We mogen deze woorden niet opvatten als een wens van Paulus, alsof het ook anders zou kunnen zijn. Er staat niet “moge de genade en vrede met jullie zijn”. Nee, genade en vrede is hun deel omdat God hun Vader is en Jezus Christus hun Heer.
Samengevat
Paulus laat in deze eerste zeven verzen van de brief al zijn kaarten zien. Hij zegt wie hij zelf is en wat zijn opdracht is. Hij is apostel voor de heidenen, aan hen wil hij het evangelie verkondigen. Over dit evangelie zegt hij:
- Het evangelie komt bij God vandaan en is al beloofd in de Heilige Schriften
- Het evangelie gaat over de Zoon van God die ook de erfgenaam van David is
Heb je vragen of opmerkingen naar aanleiding van deze studie, aarzel niet om te reageren.
Als je de vorige studie gemist hebt, kun je er via deze link naar toe: De Romeinenbrief: Het Evangelie van God
Gelijk verder met de volgende studie: Het verlangen van Paulus naar Rome: Rom.1:8-15
Wil je een mail krijgen als er een nieuwe blog online komt, zoek dan de knop “volgen” en vul je e-mail adres in.
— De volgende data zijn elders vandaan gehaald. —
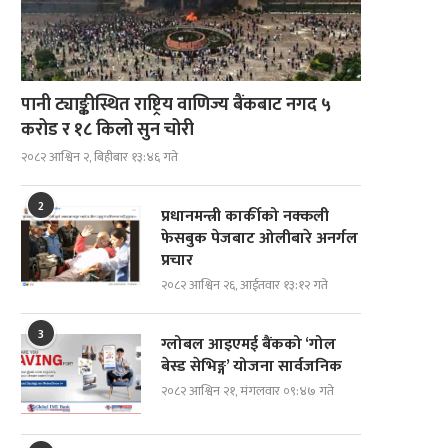
पानी ट्याङ्कीस्थित राष्ट्रिय वाणिज्य बैंकबाट नगद ५
करोड र १८ किलो सुन चोरी
२०८२ आश्विन २, बिहीबार १३:४६ गते
2
प्रधानमन्त्री कार्कीको नक्कली
फेसबुक पेजबाट ओलीबारे अनर्गल
प्रचार
२०८२ आश्विन २६, आईतवार १३:१२ गते
3
ग्लोबल आइएमई बैंकको ‘गोल
बेस्ड सेभिङ्ग’ योजना सार्वजनिक
२०८२ आश्विन २१, मंगलवार ०९:४७ गते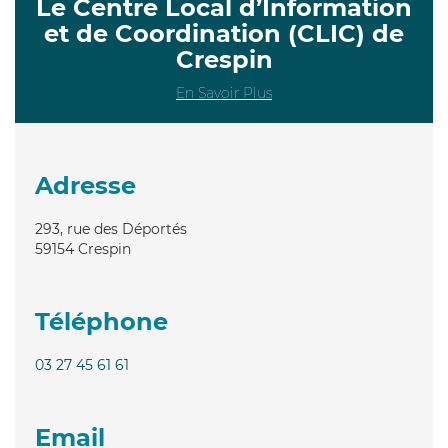
Le Centre Local d’Information
et de Coordination (CLIC) de
Crespin
En Savoir Plus
Adresse
293, rue des Déportés
59154
Crespin
Téléphone
03 27 45 61 61
Email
Lees je dit op een computer, dan staat de knop bovenaan. Lees je op een tablet of telefoon dan staat de knop onderaan.
Wat mooi en helder uitgelegd. Dankjewel. We hebben een machtige en trouwe God die doet wat Hij heeft beloofd zoals je liet zien. In de Here Jezus komen al die beloften tot vervulling. De oproep tot bekering van Paulus in Hand. 17 :30 en 31 is immer actueel.
Ik zie uit naar de volgende editie.
😊
Ik vind het prettig hoe je elke vers uitlegt en daarbij opbouw en samenhang laat zien.
Dankjewel voor je reactie. Fijn om te horen. Ik denk dat het belangrijk is om de verzen van de Bijbel in hun context en samenhang te lezen. Dan krijgt het zoveel meer betekenis.